##### PROVIDED MATERIAL #####

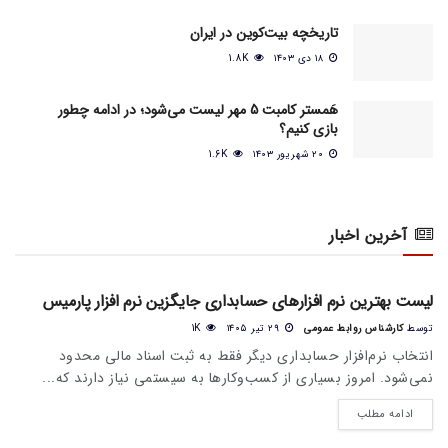
تاریخچه بیت‌کوین در ایران
۱۸ دی ۱۴۰۳
1.8K
هَمستر کامبت 5 مهر لیست می‌شود؛ در ادامه چطور
بازی کنیم؟
۲۰ شهریور ۱۴۰۳
1.6K
آخرین اخبار
اخبار عمومی بازار
لیست بهترین نرم افزارهای حسابداری جایگزین نرم افزار پارمیس
توسط
کارشناس روابط عمومی
۲۹ تیر ۱۴۰۵
1K
انتخاب نرم‌افزار حسابداری دیگر فقط به ثبت اسناد مالی محدود
نمی‌شود. امروز بسیاری از کسب‌وکارها به سیستمی نیاز دارند که...
ادامه مطلب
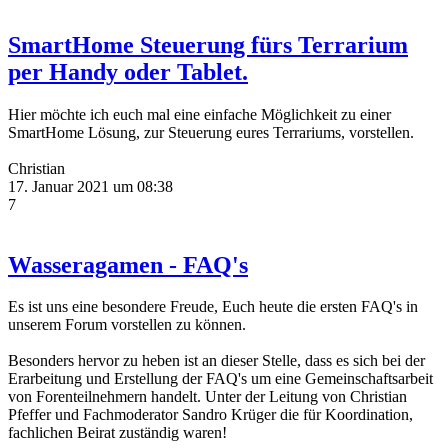
SmartHome Steuerung fürs Terrarium
per Handy oder Tablet.
Hier möchte ich euch mal eine einfache Möglichkeit zu einer
SmartHome Lösung, zur Steuerung eures Terrariums, vorstellen.
Christian
17. Januar 2021 um 08:38
7
Wasseragamen - FAQ's
Es ist uns eine besondere Freude, Euch heute die ersten FAQ's in
unserem Forum vorstellen zu können.
Besonders hervor zu heben ist an dieser Stelle, dass es sich bei der
Erarbeitung und Erstellung der FAQ's um eine Gemeinschaftsarbeit
von Forenteilnehmern handelt. Unter der Leitung von Christian
Pfeffer und Fachmoderator Sandro Krüger die für Koordination,
fachlichen Beirat zuständig waren!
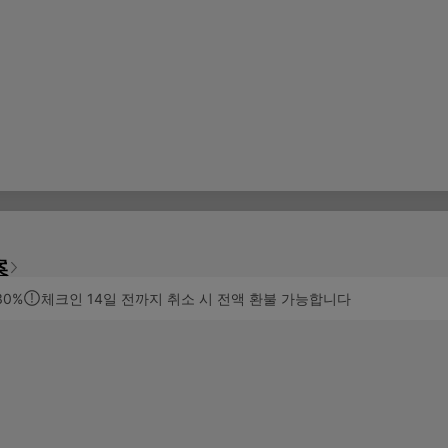
案
30%
체크인 14일 전까지 취소 시 전액 환불 가능합니다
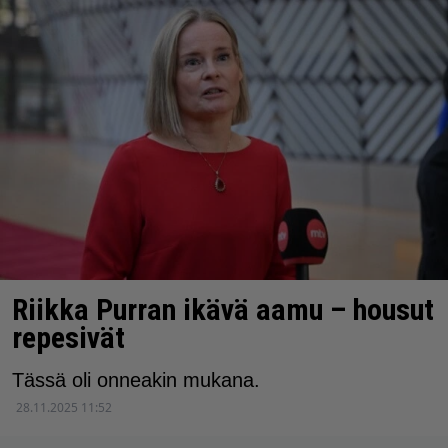
Riikka Purran ikävä aamu – housut
repesivät
Tässä oli onneakin mukana.
28.11.2025 11:52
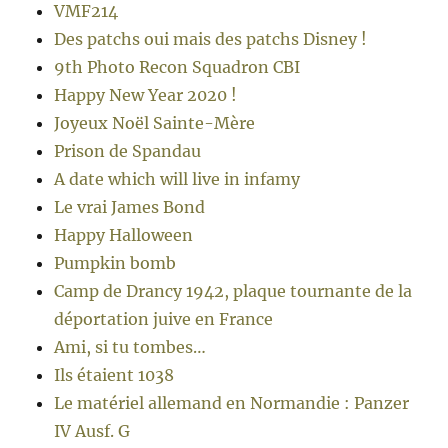
VMF214
Des patchs oui mais des patchs Disney !
9th Photo Recon Squadron CBI
Happy New Year 2020 !
Joyeux Noël Sainte-Mère
Prison de Spandau
A date which will live in infamy
Le vrai James Bond
Happy Halloween
Pumpkin bomb
Camp de Drancy 1942, plaque tournante de la
déportation juive en France
Ami, si tu tombes…
Ils étaient 1038
Le matériel allemand en Normandie : Panzer
IV Ausf. G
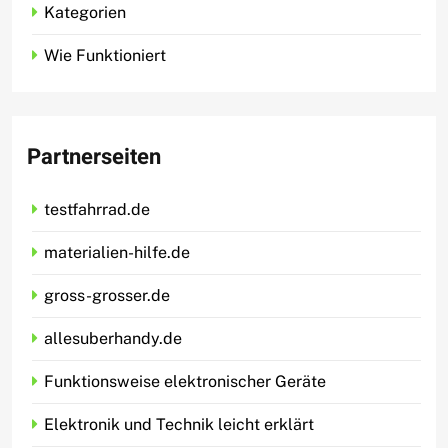
Kategorien
Wie Funktioniert
Partnerseiten
testfahrrad.de
materialien-hilfe.de
gross-grosser.de
allesuberhandy.de
Funktionsweise elektronischer Geräte
Elektronik und Technik leicht erklärt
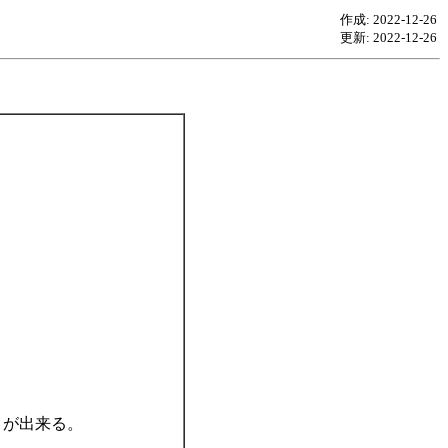
作成: 2022-12-26
更新: 2022-12-26
。
とが出来る。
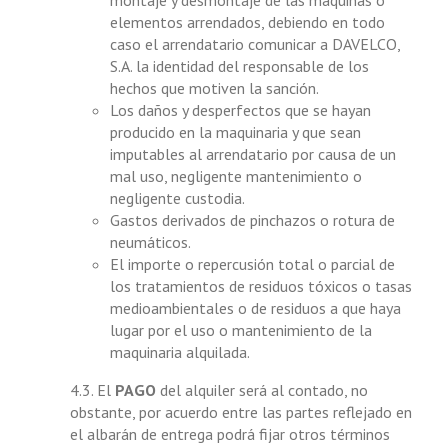
montaje y desmontaje de las máquinas o
elementos arrendados, debiendo en todo
caso el arrendatario comunicar a DAVELCO,
S.A. la identidad del responsable de los
hechos que motiven la sanción.
Los daños y desperfectos que se hayan
producido en la maquinaria y que sean
imputables al arrendatario por causa de un
mal uso, negligente mantenimiento o
negligente custodia.
Gastos derivados de pinchazos o rotura de
neumáticos.
El importe o repercusión total o parcial de
los tratamientos de residuos tóxicos o tasas
medioambientales o de residuos a que haya
lugar por el uso o mantenimiento de la
maquinaria alquilada.
4.3. El
PAGO
del alquiler será al contado, no
obstante, por acuerdo entre las partes reflejado en
el albarán de entrega podrá fijar otros términos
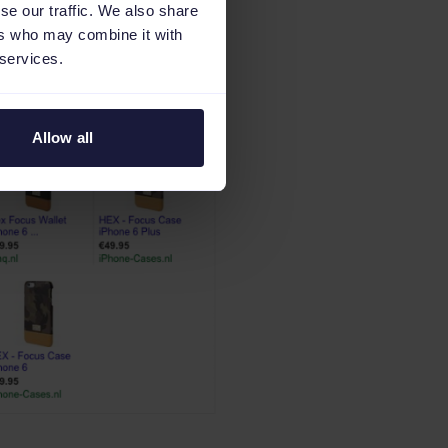
se our traffic. We also share
ers who may combine it with
 services.
Allow all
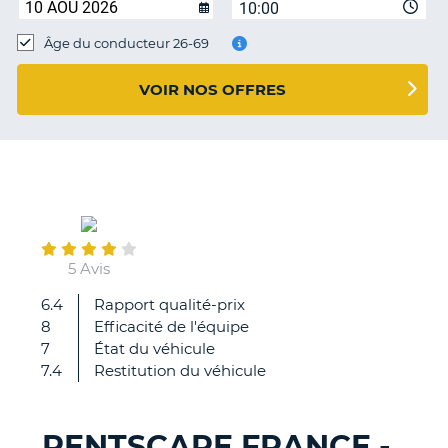
10:00
T
Âge du conducteur 26-69
VOIR NOS OFFRES
July
05
5 Avis
6.4
Rapport qualité-prix
personnel
8
Efficacité de l'équipe
compétent
7
État du véhicule
et
7.4
Restitution du véhicule
de
surcroît
accueillant
RENTSCAPE FRANCE -
et
H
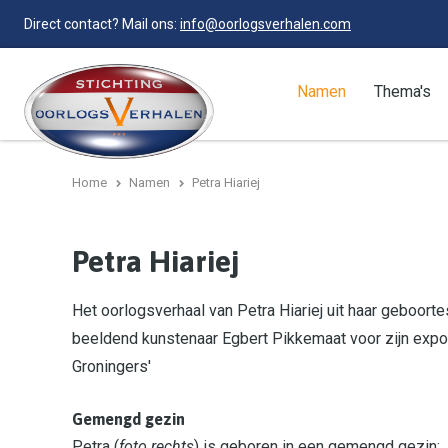
Direct contact? Mail ons:
info@oorlogsverhalen.com
Namen
Thema's
Home
Namen
Petra Hiariej
Petra Hiariej
Het oorlogsverhaal van Petra Hiariej uit haar geboort
beeldend kunstenaar Egbert Pikkemaat voor zijn expo
Groningers'
Gemengd gezin
Petra (
foto rechts
) is geboren in een gemengd gezin:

#####

WHAT THE TASK REQUIRES: Exclude every picture and restate the listing word for word.

RESULT BELOW:
تاریخچه بیت‌کوین در ایران
۱۸ دی ۱۴۰۳
1.8K
هَمستر کامبت 5 مهر لیست می‌شود؛ در ادامه چطور
بازی کنیم؟
۲۰ شهریور ۱۴۰۳
1.6K
آخرین اخبار
اخبار عمومی بازار
لیست بهترین نرم افزارهای حسابداری جایگزین نرم افزار پارمیس
توسط
کارشناس روابط عمومی
۲۹ تیر ۱۴۰۵
1K
انتخاب نرم‌افزار حسابداری دیگر فقط به ثبت اسناد مالی محدود
نمی‌شود. امروز بسیاری از کسب‌وکارها به سیستمی نیاز دارند که...
ادامه مطلب
SmartHome Steuerung fürs Terrarium
per Handy oder Tablet.
Hier möchte ich euch mal eine einfache Möglichkeit zu einer
SmartHome Lösung, zur Steuerung eures Terrariums, vorstellen.
Christian
17. Januar 2021 um 08:38
7
Wasseragamen - FAQ's
Es ist uns eine besondere Freude, Euch heute die ersten FAQ's in
unserem Forum vorstellen zu können.
Besonders hervor zu heben ist an dieser Stelle, dass es sich bei der
Erarbeitung und Erstellung der FAQ's um eine Gemeinschaftsarbeit
von Forenteilnehmern handelt. Unter der Leitung von Christian
Pfeffer und Fachmoderator Sandro Krüger die für Koordination,
fachlichen Beirat zuständig waren!
案
30%
체크인 14일 전까지 취소 시 전액 환불 가능합니다
Riikka Purran ikävä aamu – housut
repesivät
Tässä oli onneakin mukana.
28.11.2025 11:52
VMF214
Des patchs oui mais des patchs Disney !
9th Photo Recon Squadron CBI
Happy New Year 2020 !
Joyeux Noël Sainte-Mère
Prison de Spandau
A date which will live in infamy
Le vrai James Bond
Happy Halloween
Pumpkin bomb
Camp de Drancy 1942, plaque tournante de la
déportation juive en France
Ami, si tu tombes…
Ils étaient 1038
Le matériel allemand en Normandie : Panzer
IV Ausf. G
Kategorien
Wie Funktioniert
Partnerseiten
testfahrrad.de
materialien-hilfe.de
gross-grosser.de
allesuberhandy.de
Funktionsweise elektronischer Geräte
Elektronik und Technik leicht erklärt
作成: 2022-12-26
更新: 2022-12-26
。
とが出来る。
montaje y desmontaje de las máquinas o
elementos arrendados, debiendo en todo
caso el arrendatario comunicar a DAVELCO,
S.A. la identidad del responsable de los
hechos que motiven la sanción.
Los daños y desperfectos que se hayan
producido en la maquinaria y que sean
imputables al arrendatario por causa de un
mal uso, negligente mantenimiento o
negligente custodia.
Gastos derivados de pinchazos o rotura de
neumáticos.
El importe o repercusión total o parcial de
los tratamientos de residuos tóxicos o tasas
medioambientales o de residuos a que haya
lugar por el uso o mantenimiento de la
maquinaria alquilada.
4.3. El
PAGO
del alquiler será al contado, no
obstante, por acuerdo entre las partes reflejado en
el albarán de entrega podrá fijar otros términos
se our traffic. We also share
ers who may combine it with
 services.
Allow all
10:00
T
Âge du conducteur 26-69
VOIR NOS OFFRES
July
05
5 Avis
6.4
Rapport qualité-prix
personnel
8
Efficacité de l'équipe
compétent
7
État du véhicule
et
7.4
Restitution du véhicule
de
surcroît
accueillant
RENTSCAPE FRANCE -
et
H
Direct contact? Mail ons:
info@oorlogsverhalen.com
Namen
Thema's
Home
Namen
Petra Hiariej
Petra Hiariej
Het oorlogsverhaal van Petra Hiariej uit haar geboort
beeldend kunstenaar Egbert Pikkemaat voor zijn expo
Groningers'
Gemengd gezin
Petra (
foto rechts
) is geboren in een gemengd gezin:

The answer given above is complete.